Items listed in a dataset
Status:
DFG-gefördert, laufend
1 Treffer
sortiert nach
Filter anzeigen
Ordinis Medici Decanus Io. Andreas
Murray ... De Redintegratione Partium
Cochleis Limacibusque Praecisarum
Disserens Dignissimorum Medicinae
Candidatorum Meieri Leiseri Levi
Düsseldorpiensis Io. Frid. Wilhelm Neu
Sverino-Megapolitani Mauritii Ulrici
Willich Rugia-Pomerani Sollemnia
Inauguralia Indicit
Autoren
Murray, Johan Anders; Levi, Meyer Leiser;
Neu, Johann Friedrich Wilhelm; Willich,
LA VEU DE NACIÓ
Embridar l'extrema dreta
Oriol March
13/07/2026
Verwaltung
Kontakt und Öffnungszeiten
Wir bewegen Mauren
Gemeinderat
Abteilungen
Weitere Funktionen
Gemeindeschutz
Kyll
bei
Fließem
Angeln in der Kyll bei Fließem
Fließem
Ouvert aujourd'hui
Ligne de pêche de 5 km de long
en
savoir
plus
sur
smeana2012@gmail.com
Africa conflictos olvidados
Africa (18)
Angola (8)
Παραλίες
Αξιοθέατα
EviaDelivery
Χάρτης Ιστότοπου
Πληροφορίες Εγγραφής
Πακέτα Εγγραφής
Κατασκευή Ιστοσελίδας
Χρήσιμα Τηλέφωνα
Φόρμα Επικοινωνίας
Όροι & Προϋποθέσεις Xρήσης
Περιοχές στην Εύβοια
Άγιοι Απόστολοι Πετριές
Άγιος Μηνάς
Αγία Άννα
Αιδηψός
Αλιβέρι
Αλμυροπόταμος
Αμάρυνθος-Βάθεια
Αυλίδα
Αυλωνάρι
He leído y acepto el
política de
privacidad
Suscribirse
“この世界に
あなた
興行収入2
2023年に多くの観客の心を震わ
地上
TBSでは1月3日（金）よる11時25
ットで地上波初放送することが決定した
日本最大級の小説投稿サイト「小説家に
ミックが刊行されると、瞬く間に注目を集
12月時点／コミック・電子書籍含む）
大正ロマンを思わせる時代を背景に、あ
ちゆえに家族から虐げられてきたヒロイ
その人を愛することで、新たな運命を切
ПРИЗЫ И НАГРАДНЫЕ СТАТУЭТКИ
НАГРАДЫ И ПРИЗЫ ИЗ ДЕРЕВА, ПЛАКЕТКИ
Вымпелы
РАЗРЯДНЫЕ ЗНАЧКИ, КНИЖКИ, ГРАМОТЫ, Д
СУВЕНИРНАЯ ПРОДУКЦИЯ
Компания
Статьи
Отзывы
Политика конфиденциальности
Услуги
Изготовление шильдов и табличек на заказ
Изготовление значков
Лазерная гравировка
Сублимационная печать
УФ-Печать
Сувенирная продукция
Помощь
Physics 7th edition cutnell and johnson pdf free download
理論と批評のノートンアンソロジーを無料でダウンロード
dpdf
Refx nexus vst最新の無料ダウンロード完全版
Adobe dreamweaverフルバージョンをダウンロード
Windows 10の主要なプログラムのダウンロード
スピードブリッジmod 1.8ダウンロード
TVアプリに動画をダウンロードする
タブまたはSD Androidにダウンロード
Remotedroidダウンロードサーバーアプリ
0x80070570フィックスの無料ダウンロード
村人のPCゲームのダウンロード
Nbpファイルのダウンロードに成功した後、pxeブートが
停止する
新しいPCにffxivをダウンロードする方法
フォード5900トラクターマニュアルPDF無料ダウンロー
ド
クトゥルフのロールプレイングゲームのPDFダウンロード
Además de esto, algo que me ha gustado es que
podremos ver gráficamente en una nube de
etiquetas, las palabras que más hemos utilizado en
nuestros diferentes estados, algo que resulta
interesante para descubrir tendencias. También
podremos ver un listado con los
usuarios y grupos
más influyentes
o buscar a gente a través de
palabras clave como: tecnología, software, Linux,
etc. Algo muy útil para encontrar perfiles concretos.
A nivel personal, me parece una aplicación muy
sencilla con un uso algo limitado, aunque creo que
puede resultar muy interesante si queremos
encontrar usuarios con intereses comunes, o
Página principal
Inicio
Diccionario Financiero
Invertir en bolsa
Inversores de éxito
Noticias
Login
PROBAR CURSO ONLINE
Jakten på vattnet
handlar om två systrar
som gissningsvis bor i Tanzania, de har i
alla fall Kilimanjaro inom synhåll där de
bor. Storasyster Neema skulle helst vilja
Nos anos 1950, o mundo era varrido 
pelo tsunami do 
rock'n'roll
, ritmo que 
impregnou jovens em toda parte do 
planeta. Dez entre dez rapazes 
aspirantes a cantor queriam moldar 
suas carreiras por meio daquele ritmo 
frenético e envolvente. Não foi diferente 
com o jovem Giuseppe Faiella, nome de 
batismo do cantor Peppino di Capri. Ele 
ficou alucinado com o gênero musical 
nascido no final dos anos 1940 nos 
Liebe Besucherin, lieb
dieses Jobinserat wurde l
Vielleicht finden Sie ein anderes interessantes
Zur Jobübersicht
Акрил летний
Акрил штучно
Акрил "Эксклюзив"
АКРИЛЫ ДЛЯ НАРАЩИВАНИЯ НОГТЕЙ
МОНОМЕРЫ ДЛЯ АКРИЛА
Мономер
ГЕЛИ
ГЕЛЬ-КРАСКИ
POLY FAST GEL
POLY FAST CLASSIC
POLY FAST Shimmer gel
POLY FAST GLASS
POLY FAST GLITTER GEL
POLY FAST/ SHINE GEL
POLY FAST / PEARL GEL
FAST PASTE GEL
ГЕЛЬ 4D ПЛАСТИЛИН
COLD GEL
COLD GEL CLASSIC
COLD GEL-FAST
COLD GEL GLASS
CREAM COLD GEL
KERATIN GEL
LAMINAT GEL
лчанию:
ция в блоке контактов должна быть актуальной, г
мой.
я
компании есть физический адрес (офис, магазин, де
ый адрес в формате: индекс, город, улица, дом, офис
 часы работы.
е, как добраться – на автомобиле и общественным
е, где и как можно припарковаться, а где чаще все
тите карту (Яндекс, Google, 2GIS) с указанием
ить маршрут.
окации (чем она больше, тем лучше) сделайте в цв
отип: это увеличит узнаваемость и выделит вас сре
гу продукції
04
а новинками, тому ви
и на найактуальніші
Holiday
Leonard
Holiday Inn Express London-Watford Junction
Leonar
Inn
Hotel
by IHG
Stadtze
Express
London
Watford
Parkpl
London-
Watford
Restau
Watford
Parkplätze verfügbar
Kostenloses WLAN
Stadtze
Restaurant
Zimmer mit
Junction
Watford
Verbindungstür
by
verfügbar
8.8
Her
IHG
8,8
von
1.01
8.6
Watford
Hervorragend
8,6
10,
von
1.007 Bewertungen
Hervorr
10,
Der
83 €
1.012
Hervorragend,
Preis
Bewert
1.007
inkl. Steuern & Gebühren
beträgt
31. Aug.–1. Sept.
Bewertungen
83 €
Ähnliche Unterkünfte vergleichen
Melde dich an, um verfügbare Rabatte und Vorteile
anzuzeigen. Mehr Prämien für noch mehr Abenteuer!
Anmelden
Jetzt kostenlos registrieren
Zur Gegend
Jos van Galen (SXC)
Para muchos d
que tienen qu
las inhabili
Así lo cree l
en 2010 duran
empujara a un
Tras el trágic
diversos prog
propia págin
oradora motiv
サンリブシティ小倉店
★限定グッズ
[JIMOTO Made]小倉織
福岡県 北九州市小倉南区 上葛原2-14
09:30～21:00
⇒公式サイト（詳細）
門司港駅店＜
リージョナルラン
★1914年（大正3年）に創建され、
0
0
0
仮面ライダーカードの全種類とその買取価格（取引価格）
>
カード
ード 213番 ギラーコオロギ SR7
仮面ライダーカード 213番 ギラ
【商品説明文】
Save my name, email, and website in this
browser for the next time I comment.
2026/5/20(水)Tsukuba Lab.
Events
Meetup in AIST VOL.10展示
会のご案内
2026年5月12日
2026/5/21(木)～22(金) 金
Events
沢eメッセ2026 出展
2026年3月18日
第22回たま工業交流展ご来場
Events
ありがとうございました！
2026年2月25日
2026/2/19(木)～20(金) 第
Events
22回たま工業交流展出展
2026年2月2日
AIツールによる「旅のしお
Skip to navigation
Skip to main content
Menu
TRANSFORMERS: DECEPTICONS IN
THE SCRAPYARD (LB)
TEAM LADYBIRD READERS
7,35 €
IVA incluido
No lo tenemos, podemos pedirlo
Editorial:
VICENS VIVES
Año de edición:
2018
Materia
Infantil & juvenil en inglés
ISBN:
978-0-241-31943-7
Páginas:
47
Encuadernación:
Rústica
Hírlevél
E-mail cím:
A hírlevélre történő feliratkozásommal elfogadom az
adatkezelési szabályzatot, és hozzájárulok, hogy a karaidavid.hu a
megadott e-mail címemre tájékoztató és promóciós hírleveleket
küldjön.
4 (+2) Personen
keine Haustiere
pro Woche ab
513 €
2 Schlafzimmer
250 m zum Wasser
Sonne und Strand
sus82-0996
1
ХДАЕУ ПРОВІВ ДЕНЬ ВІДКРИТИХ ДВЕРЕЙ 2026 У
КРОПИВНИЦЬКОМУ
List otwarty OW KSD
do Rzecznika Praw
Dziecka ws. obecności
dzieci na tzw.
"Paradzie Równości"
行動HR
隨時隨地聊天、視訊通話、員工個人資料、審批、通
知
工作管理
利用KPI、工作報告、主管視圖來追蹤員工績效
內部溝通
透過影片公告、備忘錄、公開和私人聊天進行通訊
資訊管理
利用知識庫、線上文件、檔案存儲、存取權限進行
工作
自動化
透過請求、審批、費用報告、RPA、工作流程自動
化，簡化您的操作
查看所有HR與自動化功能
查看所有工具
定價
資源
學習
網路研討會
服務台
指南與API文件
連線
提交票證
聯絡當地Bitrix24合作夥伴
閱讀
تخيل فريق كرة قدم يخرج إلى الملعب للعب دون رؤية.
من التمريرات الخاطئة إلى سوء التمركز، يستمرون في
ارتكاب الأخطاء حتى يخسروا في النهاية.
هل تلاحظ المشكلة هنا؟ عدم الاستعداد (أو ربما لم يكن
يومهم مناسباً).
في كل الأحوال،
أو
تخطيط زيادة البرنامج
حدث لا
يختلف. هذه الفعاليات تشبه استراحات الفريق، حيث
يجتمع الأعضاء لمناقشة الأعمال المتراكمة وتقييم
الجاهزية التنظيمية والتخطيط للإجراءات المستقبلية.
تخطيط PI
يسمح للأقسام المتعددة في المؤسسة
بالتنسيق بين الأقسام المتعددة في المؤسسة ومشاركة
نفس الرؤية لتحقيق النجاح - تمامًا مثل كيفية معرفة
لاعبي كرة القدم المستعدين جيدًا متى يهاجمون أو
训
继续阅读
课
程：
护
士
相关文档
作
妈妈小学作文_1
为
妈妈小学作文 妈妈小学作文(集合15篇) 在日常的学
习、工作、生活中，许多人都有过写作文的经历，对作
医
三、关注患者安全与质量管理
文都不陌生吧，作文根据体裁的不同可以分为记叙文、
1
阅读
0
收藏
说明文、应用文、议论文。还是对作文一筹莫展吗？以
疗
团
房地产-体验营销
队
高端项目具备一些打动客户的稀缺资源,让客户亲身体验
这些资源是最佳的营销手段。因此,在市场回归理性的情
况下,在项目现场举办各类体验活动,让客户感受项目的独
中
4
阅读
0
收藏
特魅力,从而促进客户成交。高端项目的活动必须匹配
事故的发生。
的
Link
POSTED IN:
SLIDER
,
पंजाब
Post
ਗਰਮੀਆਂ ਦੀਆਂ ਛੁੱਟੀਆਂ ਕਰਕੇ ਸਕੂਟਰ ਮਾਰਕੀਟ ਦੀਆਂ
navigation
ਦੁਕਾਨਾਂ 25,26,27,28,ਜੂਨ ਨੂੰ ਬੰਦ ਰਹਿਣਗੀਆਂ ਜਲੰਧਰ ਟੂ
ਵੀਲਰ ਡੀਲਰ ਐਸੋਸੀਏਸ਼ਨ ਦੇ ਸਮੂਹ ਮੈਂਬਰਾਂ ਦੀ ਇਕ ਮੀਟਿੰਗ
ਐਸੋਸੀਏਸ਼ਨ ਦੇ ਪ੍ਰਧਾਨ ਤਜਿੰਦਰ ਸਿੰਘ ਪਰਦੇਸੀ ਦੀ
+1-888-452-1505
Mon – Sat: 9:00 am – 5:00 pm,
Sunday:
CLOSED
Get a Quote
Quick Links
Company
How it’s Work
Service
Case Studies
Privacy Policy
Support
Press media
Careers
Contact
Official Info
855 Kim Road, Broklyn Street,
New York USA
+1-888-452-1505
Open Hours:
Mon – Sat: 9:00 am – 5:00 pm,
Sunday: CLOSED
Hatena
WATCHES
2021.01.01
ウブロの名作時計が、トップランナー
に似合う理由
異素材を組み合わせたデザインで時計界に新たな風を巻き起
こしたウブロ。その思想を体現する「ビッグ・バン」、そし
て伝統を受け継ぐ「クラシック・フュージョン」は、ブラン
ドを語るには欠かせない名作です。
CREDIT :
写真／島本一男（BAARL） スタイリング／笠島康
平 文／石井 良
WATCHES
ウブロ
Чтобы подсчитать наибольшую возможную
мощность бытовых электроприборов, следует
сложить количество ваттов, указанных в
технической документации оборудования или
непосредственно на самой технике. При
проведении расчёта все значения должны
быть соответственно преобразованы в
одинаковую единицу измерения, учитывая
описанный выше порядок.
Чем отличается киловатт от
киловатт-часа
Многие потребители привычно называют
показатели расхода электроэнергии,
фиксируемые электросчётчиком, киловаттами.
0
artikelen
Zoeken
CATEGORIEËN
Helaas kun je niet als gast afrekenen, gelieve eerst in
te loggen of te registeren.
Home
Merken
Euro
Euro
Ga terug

**ACTIVITY**
For every line above that includes the word "Εγγραφής", return the line.

**SOLUTION TO THIS TASK**
Πληροφορίες Εγγραφής
Πακέτα Εγγραφής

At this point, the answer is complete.